Lead Data Engineer - Data Analytics Specialist

Airkit

Airkit

Software Engineering, Data Science
Mexico City, Mexico
Posted on Dec 7, 2025

Description

Lead Data Engineer
Data Analytics Specialist
Mexico City | Mex
Hybrid


Role Overview
Lead the design and delivery of scalable data solutions that power business insights and innovation. Drive architecture, quality, and process excellence across batch and real-time data systems while mentoring a high-performing engineering team.


What You'll Do:

Lead end-to-end solution design for data products integrating batch and streaming pipelines.
Define and evolve solution architecture to deliver reliable, scalable, and consistent data insights.
Enhance data quality through proactive issue detection and source-level validation.
Optimize workflows and resources to maximize efficiency and performance.
Set engineering standards—advocate best practices, automation, and code quality.
Drive continuous improvement of shared data platform tools, processes, and methodologies.
Architect, build, and maintain automated, scalable pipelines using dbt, Snowflake, Informatica, and Airflow.
Unify and calibrate data from multiple sources to ensure accuracy and consistency.
Collaborate cross-functionally with data ingestion, platform, and product teams on instrumentation and data flow.
Develop and maintain robust datasets supporting modeling, analytics, and production use cases.
Integrate emerging technologies to strengthen data management and engineering capabilities.
Support data analysis and QA, ensuring ongoing integrity and reliability.
Mentor and guide engineers, fostering growth and technical excellence.
Apply deep technical acumen to solve complex business challenges through innovative solutions.
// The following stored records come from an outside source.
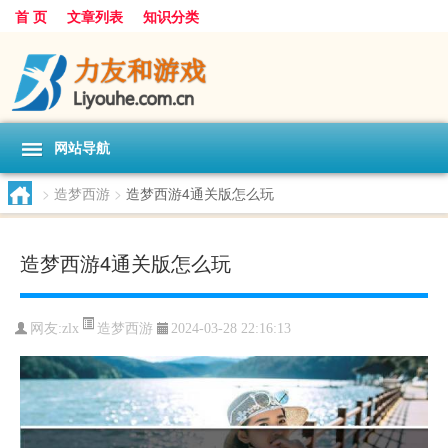
首 页
文章列表
知识分类
网站导航
>
造梦西游
>
造梦西游4通关版怎么玩
造梦西游4通关版怎么玩
造梦西游
网友:
zlx
2024-03-28 22:16:13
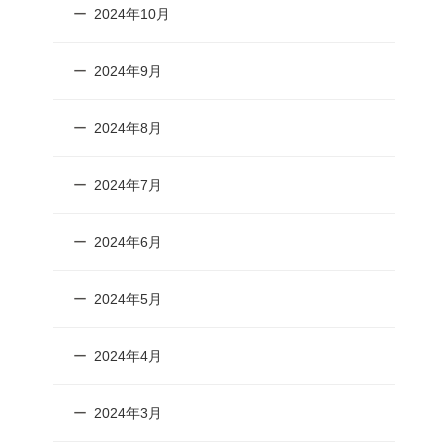
2024年10月
2024年9月
2024年8月
2024年7月
2024年6月
2024年5月
2024年4月
2024年3月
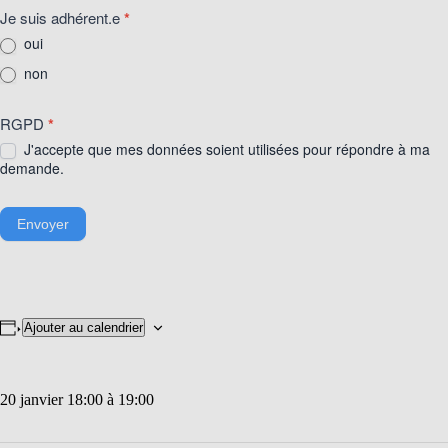
Je suis adhérent.e
*
oui
non
RGPD
*
J'accepte que mes données soient utilisées pour répondre à ma
demande.
Envoyer
Ajouter au calendrier
20 janvier 18:00
à
19:00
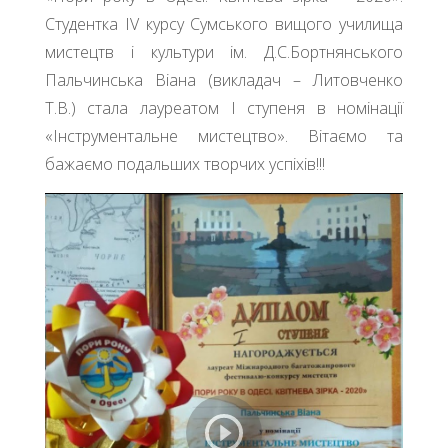
Студентка IV курсу Сумського вищого училища
мистецтв і культури ім. Д.С.Бортнянського
Пальчинська Віана (викладач – Литовченко
Т.В.) стала лауреатом І ступеня в номінації
«Інструментальне мистецтво». Вітаємо та
бажаємо подальших творчих успіхів!!!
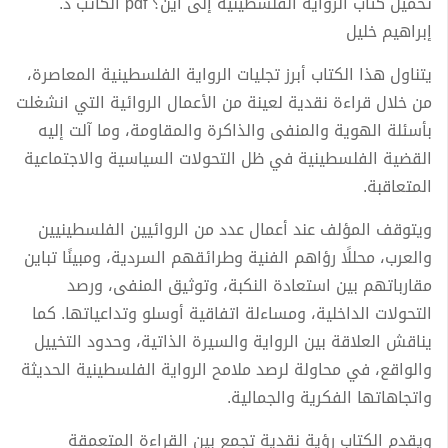
تحميل كتاب الرواية الفلسطينية إلى أين؟ pdf الكاتب د.
إبراهيم خليل
يتناول هذا الكتاب أبرز تجليات الرواية الفلسطينية المعاصرة،
من خلال قراءة نقدية لعينة من الأعمال الروائية التي انشغلت
بأسئلة الهوية والمنفى والذاكرة والمقاومة، وما آلت إليه
القضية الفلسطينية في ظل التحولات السياسية والاجتماعية
المتعاقبة.
ويتوقف المؤلف عند أعمال عدد من الروائيين الفلسطينيين
والعرب، محللًا رؤاهم الفنية وطرائقهم السردية، ومبينًا تباين
مقارباتهم بين استعادة النكبة، وتوثيق المنفى، ورصد
التحولات الداخلية، ومساءلة اتفاقية أوسلو وتداعياتها. كما
يناقش العلاقة بين الرواية والسيرة الذاتية، وحدود التخييل
والواقع، في محاولة لرصد ملامح الرواية الفلسطينية الحديثة
واتجاهاتها الفكرية والجمالية.
ويقدم الكتاب رؤية نقدية تجمع بين القراءة المتعمقة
Desired Skills & Experience
Proven expertise in handling large data environments for over 8 years, utilizing modern data stack tools such as dbt, Snowflake, Informatica, and Apache Airflow.
Strong background in data modeling, ETL/ELT design, and building scalable, automated data pipelines.
Experience with Data Analytics and Data Curation. (Hands on and Tools)
Hands-on experience architecting and maintaining cloud-based data platforms with a focus on performance, reliability, and cost efficiency.
Deep understanding of data quality, governance, and observability to ensure trusted, consistent insights.
Skilled in SQL and Python, with experience in version control, CI/CD, and workflow automation.
Demonstrated ability to integrate batch and real-time data processes across diverse systems and sources.
Experience leading data engineering teams, setting technical direction, and fostering best practices in design, testing, and deployment.
Strong collaboration skills, with the ability to partner effectively across product, analytics, and platform teams.
Passion for continuous improvement, innovation, and enabling data-driven business outcomes.